With its acquisition of Berg, BPGbio has grown to 40 people. Narain said executives from the combined company will soon meet to decide how many more people to add to its headcount, though he added: “I will say it’s going to be supportive towards enabling the expansion of the impact of the platform.”

“[BPGbio] has been supportive of really hiring around the commercial and finance groups, but also to fill in key scientific and clinical roles,” he added.

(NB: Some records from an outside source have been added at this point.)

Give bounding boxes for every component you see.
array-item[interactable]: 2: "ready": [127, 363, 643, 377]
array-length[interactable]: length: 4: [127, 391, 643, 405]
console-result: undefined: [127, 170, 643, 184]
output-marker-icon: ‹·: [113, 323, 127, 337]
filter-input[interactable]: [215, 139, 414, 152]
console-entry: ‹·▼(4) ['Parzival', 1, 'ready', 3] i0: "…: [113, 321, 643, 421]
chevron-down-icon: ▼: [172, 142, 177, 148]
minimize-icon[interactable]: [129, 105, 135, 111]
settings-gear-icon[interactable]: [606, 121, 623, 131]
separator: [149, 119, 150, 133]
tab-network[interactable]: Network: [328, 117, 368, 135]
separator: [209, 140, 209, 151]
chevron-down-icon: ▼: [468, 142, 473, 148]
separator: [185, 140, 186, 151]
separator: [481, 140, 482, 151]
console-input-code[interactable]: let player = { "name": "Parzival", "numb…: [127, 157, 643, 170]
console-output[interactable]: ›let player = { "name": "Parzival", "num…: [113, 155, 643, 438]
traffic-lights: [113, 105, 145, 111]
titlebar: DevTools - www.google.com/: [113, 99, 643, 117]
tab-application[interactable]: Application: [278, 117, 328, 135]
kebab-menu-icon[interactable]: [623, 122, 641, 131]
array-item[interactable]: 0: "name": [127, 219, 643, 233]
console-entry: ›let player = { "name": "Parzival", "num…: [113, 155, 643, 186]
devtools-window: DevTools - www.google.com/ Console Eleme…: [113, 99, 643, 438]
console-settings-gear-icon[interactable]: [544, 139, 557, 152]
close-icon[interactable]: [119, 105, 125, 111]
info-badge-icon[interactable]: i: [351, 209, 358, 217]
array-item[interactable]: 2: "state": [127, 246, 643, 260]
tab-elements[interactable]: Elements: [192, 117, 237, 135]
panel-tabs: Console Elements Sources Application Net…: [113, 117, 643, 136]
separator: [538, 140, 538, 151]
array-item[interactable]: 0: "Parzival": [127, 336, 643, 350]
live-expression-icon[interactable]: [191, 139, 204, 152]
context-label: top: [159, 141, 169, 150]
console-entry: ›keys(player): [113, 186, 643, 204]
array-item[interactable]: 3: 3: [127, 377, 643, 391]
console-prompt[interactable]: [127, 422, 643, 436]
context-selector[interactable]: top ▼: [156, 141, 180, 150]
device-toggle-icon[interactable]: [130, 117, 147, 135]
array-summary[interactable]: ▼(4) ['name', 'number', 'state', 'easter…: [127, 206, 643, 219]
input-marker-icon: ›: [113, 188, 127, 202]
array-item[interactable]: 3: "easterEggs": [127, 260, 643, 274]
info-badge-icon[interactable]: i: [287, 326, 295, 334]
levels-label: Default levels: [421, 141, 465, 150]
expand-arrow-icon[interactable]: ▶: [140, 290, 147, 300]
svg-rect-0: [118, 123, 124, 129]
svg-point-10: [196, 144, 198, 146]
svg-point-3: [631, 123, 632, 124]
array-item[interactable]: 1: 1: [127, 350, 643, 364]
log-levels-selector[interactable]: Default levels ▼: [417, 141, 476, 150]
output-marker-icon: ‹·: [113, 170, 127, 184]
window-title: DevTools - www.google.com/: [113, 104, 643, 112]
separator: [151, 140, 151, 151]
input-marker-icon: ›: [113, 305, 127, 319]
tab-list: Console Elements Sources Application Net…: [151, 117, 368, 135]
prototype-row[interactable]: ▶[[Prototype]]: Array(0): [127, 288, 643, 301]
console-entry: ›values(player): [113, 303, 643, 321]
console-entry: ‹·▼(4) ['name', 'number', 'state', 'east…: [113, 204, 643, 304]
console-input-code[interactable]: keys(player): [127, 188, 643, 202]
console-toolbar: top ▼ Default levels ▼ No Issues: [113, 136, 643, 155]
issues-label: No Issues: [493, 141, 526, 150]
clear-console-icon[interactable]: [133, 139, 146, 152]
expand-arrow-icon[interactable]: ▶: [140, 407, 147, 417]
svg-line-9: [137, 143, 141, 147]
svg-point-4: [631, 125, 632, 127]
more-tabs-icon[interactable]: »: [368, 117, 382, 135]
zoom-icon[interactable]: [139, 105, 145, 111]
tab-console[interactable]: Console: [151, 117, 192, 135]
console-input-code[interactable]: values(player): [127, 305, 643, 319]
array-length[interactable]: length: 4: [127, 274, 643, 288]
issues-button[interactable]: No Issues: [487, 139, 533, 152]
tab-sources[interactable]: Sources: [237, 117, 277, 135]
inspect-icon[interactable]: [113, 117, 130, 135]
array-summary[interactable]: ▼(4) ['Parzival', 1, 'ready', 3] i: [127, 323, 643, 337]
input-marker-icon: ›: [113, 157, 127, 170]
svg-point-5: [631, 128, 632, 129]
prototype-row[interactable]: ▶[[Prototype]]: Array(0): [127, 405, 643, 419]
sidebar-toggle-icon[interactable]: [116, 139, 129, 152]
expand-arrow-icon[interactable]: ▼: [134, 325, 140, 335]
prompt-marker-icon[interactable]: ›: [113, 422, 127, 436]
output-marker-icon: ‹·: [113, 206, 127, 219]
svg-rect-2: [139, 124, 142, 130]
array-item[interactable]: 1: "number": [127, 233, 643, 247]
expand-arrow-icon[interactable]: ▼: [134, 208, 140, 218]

Narain said the deal had been in the works since the late summer. BPGbio persuaded Berg’s board and members of the Berg family that the investor group could best advance Berg’s drug and diagnostic pipelines through clinical trials, as well as build financial and commercial operations strong enough to create the most value for those products, whether by continuing to develop them, partnering them, or selling them off.

“We have been sitting on some really unique insights on the biology of cancer, on neurological diseases, on rare diseases and inflammation. We wanted to see who would be committed to taking the science to the next chapter.”